In an escalating attempt to overthrow Thaksin’s government, the army and urban elites organised the People’s Alliance for Democracy (PAD) and its ‘yellow shirt’ movement, based on the better-off, urban dwelling minority of the Thai population. This movement, strong in Bangkok and the richer South but weak elsewhere, explicitly campaigned against his pro-poor policies. It was encouraged by concerted media campaigns claiming that he had ‘insulted’ the monarchy (a crime under Thai law) and allegations of corruption.
This movement led directly to the 2006 coup.
In 2006 and 2008, the PAD and the ‘yellow shirt’ movement mobilised to demand the resignation or ouster of the pro-Thaksinite governments, in a campaign of violent civil disobedience aimed at preventing the governments from meeting and bringing the country to a halt. Their tactics ranged from surrounding the Parliament building with razor wire, occupying government buildings and blockading Bangkok airport with the tacit support of the authorities.
In response, the rural-based, pro-Thaksin, ‘red shirt’ movement took off. Between 2009 and 2011 it engaged in a series of escalating campaigns against the illegitimate Abhisit government calling for new elections. In the course of this campaign for the restoration of democracy at least 91 red shirt supporters were shot and killed by the military.
When the 2011 elections were eventually called, Yingluck ran the Puea Thai election campaign on promises to increase the minimum wage by 40 per cent, introduce a 50 per cent subsidy to farm prices, provide a computer for every school student and deliver justice for the families of the 91 killed in the 2010 protests.
In government she has faced a continuous destabilisation campaign from the right.
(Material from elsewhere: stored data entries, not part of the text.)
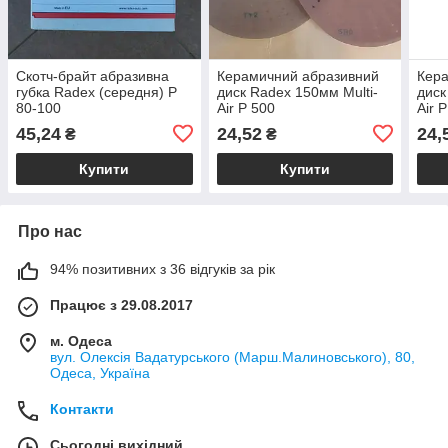
Скотч-брайт абразивна
Керамичний абразивний
Кер
губка Radex (середня) Р
диск Radex 150мм Multi-
диск
80-100
Air Р 500
Air 
45,24
24,52
24,
₴
₴
Купити
Купити
Про нас
94% позитивних з 36 відгуків за рік
Працює з 29.08.2017
м. Одеса
вул. Олексія Вадатурського (Марш.Малиновського), 80,
Одеса, Україна
Контакти
Сьогодні вихідний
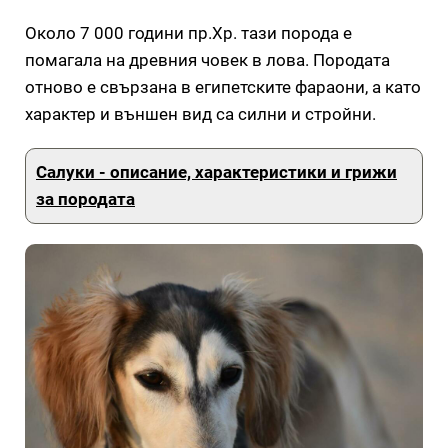
Около 7 000 години пр.Хр. тази порода е
помагала на древния човек в лова. Породата
отново е свързана в египетските фараони, а като
характер и външен вид са силни и стройни.
Салуки - описание, характеристики и грижи
за породата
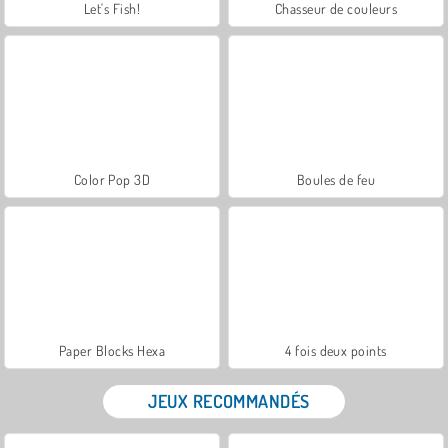
Let's Fish!
Chasseur de couleurs
Color Pop 3D
Boules de feu
Paper Blocks Hexa
4 fois deux points
JEUX RECOMMANDÉS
Even the disaster of the worst floods in Thai history – during the 2011 monsoon – were exploited by the elites to demand a ‘state of emergency’ and suspension of civilian government. More recently she has faced charges of ‘insulting the monarchy’, which would be grounds to expel her from office and survived a ‘no confidence’ vote.
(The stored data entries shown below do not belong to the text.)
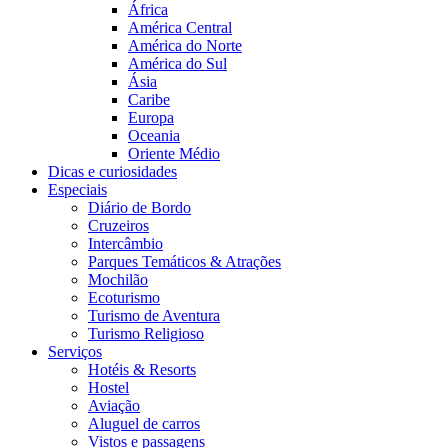
África
América Central
América do Norte
América do Sul
Ásia
Caribe
Europa
Oceania
Oriente Médio
Dicas e curiosidades
Especiais
Diário de Bordo
Cruzeiros
Intercâmbio
Parques Temáticos & Atrações
Mochilão
Ecoturismo
Turismo de Aventura
Turismo Religioso
Serviços
Hotéis & Resorts
Hostel
Aviação
Aluguel de carros
Vistos e passagens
The latest round of yellow shirt mobilisations is undoubtedly the most serious attempt to overthrow civilian government since 2010. The movement, led by Suthep Thaugsuban, a former deputy prime minister for the Democrat Party, rejects new elections, which he knows the opposition cannot win, and instead explicitly calls for government by an unelected ‘people’s council’.
One thing is clear, the Thai people have shown repeatedly that they support Thaksinite (i.e. anti-elite and pro-poor) parties to run the country. No coalition of the army, the right-wing, pro-monarchy, parties, or the establishment elites and bureaucracy can command a popular majority.
But this is simply not acceptable to the Thai ruling classes and if they cannot win an election then – as they have done time and again in the past – they simply propose to do without elections altogether.
When Yingluck was elected the army’s response was to say it would ‘allow’ Yingluck to form a government and not interfere with the election result. But this in itself implied the threat that it could or would intervene if it saw its interests threatened.
That is what is at stake in the events in Thailand today. In these circumstances, whatever its shortcomings, progressive forces stand for a victory for Yingluck in the coming elections, against any right-wing boycotts or coup preparations, and refuse to be fooled by the populist rhetoric of the reactionary yellow shirt mobilisations.